Written as a sample for someone, I will put it here for your enjoyment:
It may be surprising to arrive in this Asian metropolis to find a bevy of chic cafes and restaurants, serving up cuisine from all corners of the earth. The growth of the scene has been spurred by the burgeoning number of tourists visiting the city, and also the band of nearly 100,000 thousand expats who live here. Divided into geographical locations, the majority of eateries are clustered in the city centre along Dong Khoi, Dong Du and Mac Thi Buoi Streets, with another pocket five minutes away along Thai Van Lung and Le Thanh Ton Streets. The backpackers area of the city also boasts a wide selection of restaurants and bars, centered around De Tham and Bui Vien Streets.
The abundance of East Asian restaurants around Thai Van Lung and Le Thanh Ton can be traced to the vast number of Korean and Japanese residents. Whilst the French influence is still evident at places like Le Jardin, new fusions are also encroaching, including Cuban, Spanish, Mexican and Middle Eastern.
Aside from the dearth of East Asian restaurants, almost any other kind of Asian food can be found in District One, including excellent Chinese, Thai and Indian options, with Malaysian, Cambodian and Taiwanese thrown in as well. The Vietnamese scene is naturally expansive. The range includes traditional street food vendors typically serving one or two snacks, small street side restaurants often serving a specialty such as pho or seafood, mid range restaurants with enormous menus and good value, and finally finishing with 5 star luxury fit for a king. Vietnamese food is often reinvented in higher end restaurants to be more suitable to the foreign palette, so bear this mind and be aware that the real taste of Vietnam is not as simple as dining on Dong Khoi St.
The western selection consists of the inevitable, a collection of ‘pub’ style menus serving burgers, ribs, and cooked breakfasts, along with healthier options which champion posh sounding salads and exotic fruit smoothies. There are some real gems that take a little digging to uncover, usually secreted in Saigon’s alleyways, away from the main road.
Coffee shop enthusiasts will not be disappointed either. Despite no Starbucks, Vietnam has its own version, Highlands Coffee.

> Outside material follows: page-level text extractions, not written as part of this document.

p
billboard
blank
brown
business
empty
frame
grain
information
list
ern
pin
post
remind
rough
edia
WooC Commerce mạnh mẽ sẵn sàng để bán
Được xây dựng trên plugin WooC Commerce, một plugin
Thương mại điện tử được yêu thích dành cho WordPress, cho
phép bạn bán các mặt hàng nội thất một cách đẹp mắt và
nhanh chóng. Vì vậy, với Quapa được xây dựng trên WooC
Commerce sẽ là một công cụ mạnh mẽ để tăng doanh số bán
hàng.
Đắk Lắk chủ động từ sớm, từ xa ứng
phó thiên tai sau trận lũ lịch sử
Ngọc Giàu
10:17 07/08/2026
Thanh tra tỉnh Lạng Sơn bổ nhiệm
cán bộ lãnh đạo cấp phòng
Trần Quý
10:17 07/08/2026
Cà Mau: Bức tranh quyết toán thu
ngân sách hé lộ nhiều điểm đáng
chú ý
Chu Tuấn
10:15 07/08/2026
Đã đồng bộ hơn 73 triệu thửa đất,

Highlands is a popular choice for its cheap set lunches and home produced selection of coffee, and usually occupies a busy city centre location. Illy Café is another chain which on top of its own stores also ‘provides’ the coffee at many other smaller locations – when you see the small red Illy sign hanging outside you’ll know this is the case.

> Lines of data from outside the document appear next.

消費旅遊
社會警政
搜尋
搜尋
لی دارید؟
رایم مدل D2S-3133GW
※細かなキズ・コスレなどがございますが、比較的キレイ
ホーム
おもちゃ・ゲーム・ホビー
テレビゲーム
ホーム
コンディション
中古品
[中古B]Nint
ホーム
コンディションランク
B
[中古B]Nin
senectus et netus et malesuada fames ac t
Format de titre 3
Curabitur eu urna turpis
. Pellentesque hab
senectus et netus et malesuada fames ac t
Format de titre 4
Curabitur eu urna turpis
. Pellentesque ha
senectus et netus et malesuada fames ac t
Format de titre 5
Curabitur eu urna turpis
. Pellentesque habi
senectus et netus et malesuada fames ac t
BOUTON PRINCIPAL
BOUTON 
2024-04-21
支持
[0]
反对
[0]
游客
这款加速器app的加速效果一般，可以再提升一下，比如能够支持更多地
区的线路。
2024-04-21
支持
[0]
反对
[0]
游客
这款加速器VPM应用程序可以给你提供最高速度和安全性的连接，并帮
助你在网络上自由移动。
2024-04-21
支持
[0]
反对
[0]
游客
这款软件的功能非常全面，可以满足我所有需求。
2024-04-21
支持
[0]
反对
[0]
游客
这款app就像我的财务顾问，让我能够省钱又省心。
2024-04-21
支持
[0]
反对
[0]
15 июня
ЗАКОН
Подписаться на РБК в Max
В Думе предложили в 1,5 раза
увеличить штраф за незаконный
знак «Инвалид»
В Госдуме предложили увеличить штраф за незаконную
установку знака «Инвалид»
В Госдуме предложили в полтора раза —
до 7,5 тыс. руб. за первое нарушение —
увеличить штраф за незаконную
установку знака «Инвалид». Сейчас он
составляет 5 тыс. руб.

Other Vietnamese style coffee shops are large, brash roadside extravaganzas, places to see and be seen for the trendy Vietnamese patrons. You won’t run into any of these in the city centre, although they are dotted across other parts of District 1 and especially District 3.
This central area of the city also houses numerous bars usually frequented by Saigon’s foreigners-in-residence. The Aussies have a couple of places to hang out in Café Latin and Blue Gecko. Underground is a London themed bar. All these could be labeled as ‘pub’, but the most recent diversion of Saigon’s nightlife has followed the trendy route of wine bar / club, such as Manna on Dong Khoi St. Don’t be surprised to pay a price that is definitely not aligned with the local currency, more the international dollar rate. Other than this, there are the hotel bars, such as Level 23 at the Sheraton or the infamous Saigon Saigon at the Caravelle, both of which command a spectacular view over the city.
Post midnight, options become limited. The most famous of all Saigon nightspots is Apocalypse Now, a disco in every sense. The wine club crowd will be making their way to Q Bar, a small but popular late night bar, or Lush, the upscale version of Apocalypse. Some may head over to Pham Ngu Lao to continue festivities.
The Pham Ngu Lao St area is a typical travellers den, the ‘Khao Sarn Road’ of Ho Chi Minh City. Inevitably there is a plethora of restaurants, bars, and cafes, as well as ubiquitous accommodation and travel agencies. The eateries of this area differ slightly from the their town centre counterparts; restaurants are cheap and open air providing much better value for money, although of course quality may be compromised. The bastions of the areas nightlife are Go 2 and Allez Boo, large street side bars where backpackers gather to shout over the music and play pool until the early hours. The area has a handful of smaller hole in the wall bars each retaining their own loyal band of patrons. Le Pub and Bobby Brewers provide a more stylish venue, catering to those who prefer the atmosphere in the ‘Pham’ but also enjoy a classier environment than a plastic chair on the street. These kind of establishments may signal the future of the area.
For a taste of true Vietnamese nightlife you could try America in the Windsor Plaza, or Volcano. By the selection of $7000 plus motorbikes in the parking area, it’s deducible that the people inside aren’t short of a few bucks, and they like to show it off too. The dancing is frenetic, the music loud and the atmosphere highly strung.